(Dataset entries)
---*---

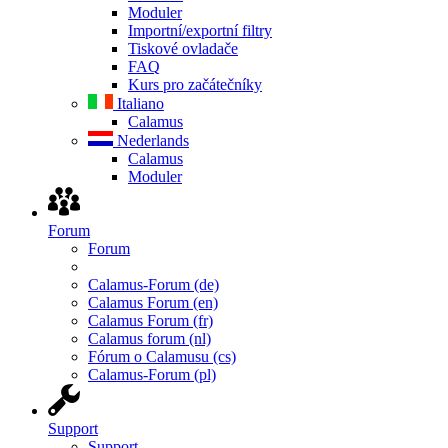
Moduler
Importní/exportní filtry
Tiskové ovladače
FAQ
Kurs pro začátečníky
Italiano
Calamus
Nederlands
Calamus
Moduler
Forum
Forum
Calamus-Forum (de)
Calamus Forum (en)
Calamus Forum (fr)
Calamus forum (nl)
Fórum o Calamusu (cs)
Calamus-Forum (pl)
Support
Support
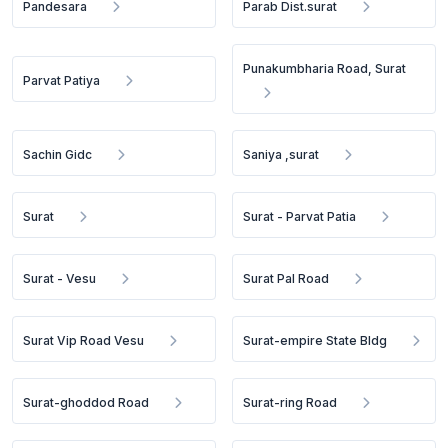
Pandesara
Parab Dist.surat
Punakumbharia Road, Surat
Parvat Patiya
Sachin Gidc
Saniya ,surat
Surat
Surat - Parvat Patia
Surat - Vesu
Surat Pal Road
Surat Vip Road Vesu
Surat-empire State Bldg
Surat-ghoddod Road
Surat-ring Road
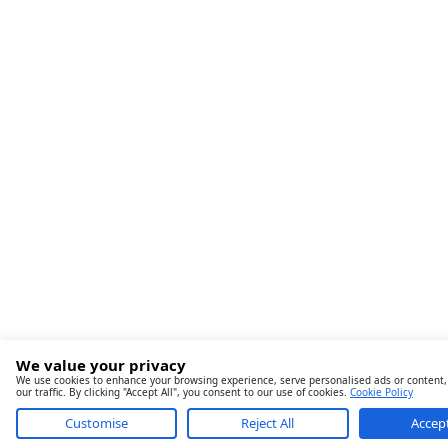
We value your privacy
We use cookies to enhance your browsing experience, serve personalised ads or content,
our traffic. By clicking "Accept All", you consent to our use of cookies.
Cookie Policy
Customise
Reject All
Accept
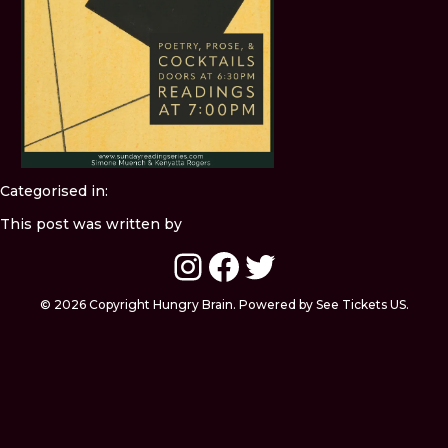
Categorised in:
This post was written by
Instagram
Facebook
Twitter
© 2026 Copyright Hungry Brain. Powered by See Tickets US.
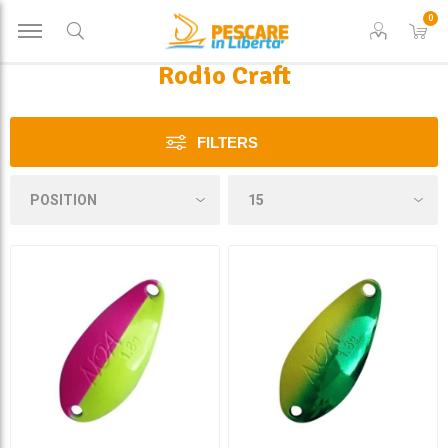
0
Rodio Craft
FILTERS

---*---

▸ **WORK REQUEST**:
The full text of the data above, exact and without pictures, is what to return.

▸ **RESPONSE TO THIS EXERCISE**:
Moduler
Importní/exportní filtry
Tiskové ovladače
FAQ
Kurs pro začátečníky
Italiano
Calamus
Nederlands
Calamus
Moduler
Forum
Forum
Calamus-Forum (de)
Calamus Forum (en)
Calamus Forum (fr)
Calamus forum (nl)
Fórum o Calamusu (cs)
Calamus-Forum (pl)
Support
Support
Pandesara
Parab Dist.surat
Punakumbharia Road, Surat
Parvat Patiya
Sachin Gidc
Saniya ,surat
Surat
Surat - Parvat Patia
Surat - Vesu
Surat Pal Road
Surat Vip Road Vesu
Surat-empire State Bldg
Surat-ghoddod Road
Surat-ring Road
We value your privacy
We use cookies to enhance your browsing experience, serve personalised ads or content,
our traffic. By clicking "Accept All", you consent to our use of cookies.
Cookie Policy
Customise
Reject All
Accept
Categorised in:
This post was written by
Instagram
Facebook
Twitter
© 2026 Copyright Hungry Brain. Powered by See Tickets US.
0
Rodio Craft
FILTERS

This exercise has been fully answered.